By 2.00 p.m. on 4th October, 1936, 50,000, people had gathered to prevent the entry of the march into the East End, and something between 100,000 and 300,000 additional protesters waited on the route. Barricades were erected across Cable Street and the police endeavoured to clear a route by making repeated baton charges. (165) One of the demonstrators said that he could see "Mosley - black-shirted himself - marching in front of about 3,000 Blackshirts and a sea of Union Jacks. It was as though he were the commander-in-chief of the army, with the Blackshirts in columns and a mass of police to protect them." (166)

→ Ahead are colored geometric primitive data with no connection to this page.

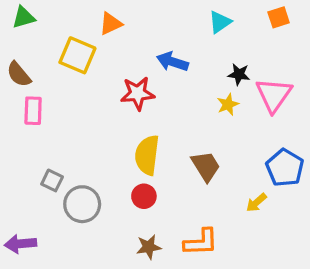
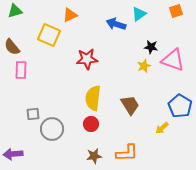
blue arrow: (172, 62) -> (116, 24), moved
pink triangle: (274, 95) -> (173, 60), turned -45
gray square: (52, 180) -> (33, 114), turned -32

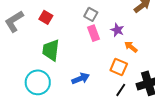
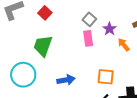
purple star: (117, 30) -> (109, 29), moved
orange arrow: (131, 47) -> (124, 45), moved
orange square: (119, 67) -> (106, 77), turned -30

Eventually at 3.40 p.m. Sir Philip Game, the Commissioner of the Metropolitan Police in London, had to accept defeat and told Mosley that he had to abandon their march and the fascists were escorted out of the area. Max Levitas, one of the leaders of the Jewish community in Stepney later pointed out: "It was the solidarity between the Labour Party, the Communist Party and the trade union movement that stopped Mosley's fascists, supported by the police, from marching through Cable Street." (167) William J. Fishman said: "I was moved to tears to see bearded Jews and Irish Catholic dockers standing up to stop Mosley. I shall never forget that as long as I live, how working-class people could get together to oppose the evil of fascism." (168)

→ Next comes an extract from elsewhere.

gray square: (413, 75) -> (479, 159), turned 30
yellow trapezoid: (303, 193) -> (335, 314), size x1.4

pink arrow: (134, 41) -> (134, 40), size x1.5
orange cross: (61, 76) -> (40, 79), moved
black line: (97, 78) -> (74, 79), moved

Battle of Cable Street (Radical Tea Towel Company)
Battle of Cable Street (Radical Tea Towel Company)
This tea towel design is based on part of The Battle of Cable Street mural
(painted onto the external west wall of St George's Town Hall, Cable Street,
London Borough of Tower Hamlets). The mural was begun in 1976 by Dave Binnington,
inspired by Mexican muralists, but he abandoned it in the face of racist vandalism.
It was finished by Ray Walker, Desmond Rochford and Paul Butler in 1987.

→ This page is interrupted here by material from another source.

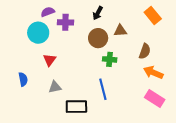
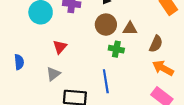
brown triangle: (120, 31) -> (130, 28), moved
red triangle: (50, 60) -> (60, 47), moved
gray triangle: (55, 87) -> (53, 74), turned -32

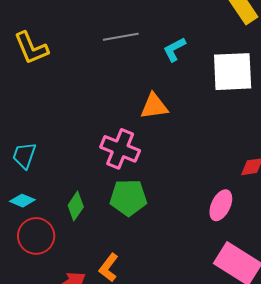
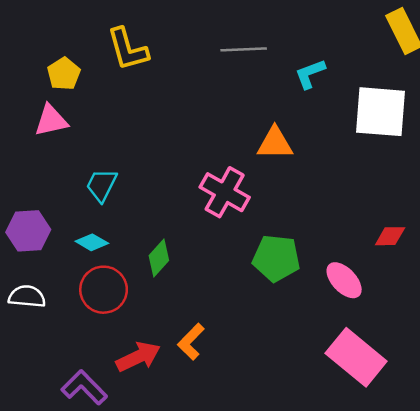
green pentagon: (128, 198) -> (276, 258), moved
pink ellipse: (221, 205) -> (344, 280), turned -76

According to one police report, Mick Clarke, one of the fascist leaders in London told one meeting: "It is about time the British people of the East End knew that London's pogrom is not very far away now. Mosley is coming every night of the week in future to rid East London and by God there is going to be a pogrom." As John Bew has pointed out: "That was not the end of the matter. Labour Party meetings were frequently stormed by fascists over the following months. Stench bombs would be put through a window, doors would be kicked open, and fists would fly." (169)

The Battle of Cable Street forced the government to reconsider its approach to the British Union of Fascists and passed the 1936 Public Order Act. This gave the Home Secretary the power to ban marches in the London area and police chief constables could apply to him for bans elsewhere. The 1936 Public Order Act also made it an offence to wear political uniforms and to use threatening and abusive words. Herbert Morrison of the Labour Party claimed this act "smashed the private army and I believe commenced the undermining of Fascism in this country." (170)

The Blackshirt newspaper (3rd October, 1936)
The Blackshirt newspaper (3rd October, 1936)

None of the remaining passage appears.